Manajemen pendidikan lebih bersifat umum untuk semua aktifitas pendidikan pada umumnya, sedangkan manajemen pendidikan lebih khusus lagi mengarah pada manajemen yang diterapkan dalam pengembangan pendidikan Islam. Dalam arti bagaimana menggunakan dan mengelola sumber daya pendidikan Islam secara efektif dan efisien untuk mencapai tujuan pengembangan, kemajuan dan kualitas proses dan hasil pendidikan Islam itu sendiri. Sudah barang tentu aspek manager dan leader yang Islami atau dijiwai oleh ajaran dan nilai-nilai Islam dan/atau yang berciri khas Islam, harus melekat pada manajemen pendidikan Islam.
Dengan demikian, definisi pendidikan islam adalah pengenalan dan pengakuan lokasi yang tepat dari segala sesuatu dalam tatanan penciptaan, yang secara bertahap ditanamkan pada manusia, sehingga mengarah pada pengakuan Tuhan yang satu dan tertanam dalam kepribadian.
Dalam buku “Menejemen Pendidikan Islam “, Dr.

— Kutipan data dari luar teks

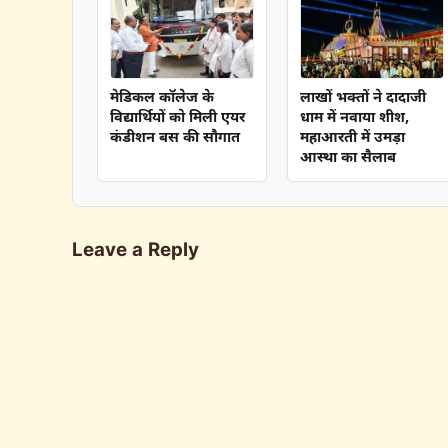
मेडिकल कॉलेज के
लाखों भक्तों ने दादाजी
विद्यार्थियों को मिली एयर
धाम में नवाया शीश,
कंडीशन बस की सौगात
महाआरती में उमड़ा
आस्था का सैलाब
Leave a Reply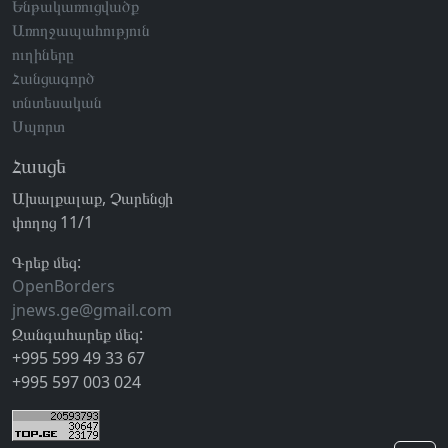
Ենթակառուցվածք
Առողջապահություն
ուղիները
Հանցագործ
տնտեսական
Սպորտ
Հասցե
Ախալքալաք, Չարենցի
փողոց 11/1
Գրեք մեզ:
OpenBorders
jnews.ge@gmail.com
Զանգահարեք մեզ:
+995 599 49 33 67
+995 597 003 024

Afiful Ikhwan mengupas tuntas tentang problematika Menejemen Pendidikan Islam yang bisa diterapkan di semua lembaga pendidikan, baik sekolah maupun pomdok pesanren.

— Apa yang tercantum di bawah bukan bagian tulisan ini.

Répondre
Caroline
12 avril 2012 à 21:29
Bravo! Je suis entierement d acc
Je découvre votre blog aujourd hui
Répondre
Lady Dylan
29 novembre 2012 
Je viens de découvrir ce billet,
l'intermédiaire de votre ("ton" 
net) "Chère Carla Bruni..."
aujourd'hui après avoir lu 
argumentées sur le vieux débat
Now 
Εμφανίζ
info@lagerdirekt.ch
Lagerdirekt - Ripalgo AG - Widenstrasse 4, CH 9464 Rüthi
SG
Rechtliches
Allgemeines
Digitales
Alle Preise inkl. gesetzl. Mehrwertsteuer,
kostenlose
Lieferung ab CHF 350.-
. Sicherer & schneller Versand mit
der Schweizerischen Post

Dalam buku ini penulis menuliskan berbagai bidang dalam pengelolaan manajemen pendidikan. Berisikan lengkap mulai dari Kepala sekolah sampai bidang terbawah. Diantaranya membahas tentang menajemen kepala madrasah/pondok pesantren. Sebagai pemimpin suatu lembaga pendidikan , manajemen perumusan visi, misi, tujuan, rencana strategis, dan SOP pada madrasah, manajemen pendidik dan tenaga kependidikan, manajemen peserta didik dan alumni pada madrasah, manajemen perubahan an konflik pada madrasah, manajemen kurikulum pembelajaran, manajemen sarana dan prasarana, manajemen keuangan dan pembiayaan, manajemen peran serta masyarakat (stakeholder) dan kemitraan pada madrasah, serta menajemen keterbukaan informasi pada madrasah.
Kelebihan buku ini adalah penjelasan mengenai manajemen pendidikan Islam secara detail, mendalam dan lengkap. Demikian juga penulis menyertakan pandangan Islam mengenai setiap bagian manajemen pendidikan Islam, lengkap dengan ayat-ayat dari Al Qur’an dan hadits-hadits Rasulullah SAW.

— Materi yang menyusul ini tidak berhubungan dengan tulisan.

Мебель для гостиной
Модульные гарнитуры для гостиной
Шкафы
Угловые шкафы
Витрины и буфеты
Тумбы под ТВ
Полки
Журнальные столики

Sedangkan kekurangannya adalah masih adanya kesalahan penulisan pada beberapa kata, seperti “administtrasi” (halaman 5), “sedanngkan” (halaman 6). Juga seringkali terjadi pengulangan kata, seperti pada kalimat “Memperkuat dan memperkuat fungsi bermakna madrasah” (halaman 27), “…mengatur dan mengatur tenaga pengajar dan kependidikan” (halaman 41), “… serangkaian tindakan untuk masa depan atau masa depan” (halaman 61).
Buku ini sangat tepat sebagai pedoman tenaga kependidikan di madrasah maupun pondok pesantren. Dengan menerapkan prinsip-prinsip manajemen yang dijelaskan dalam buku ini, diharapkan manajemen pondok pesantren menjadi lebih baik dan teratur, sehingga kualitas lembaga penddikan mengalami perbaikan dan kemajuan. Sehingga lebih bermanfaat bagi umat.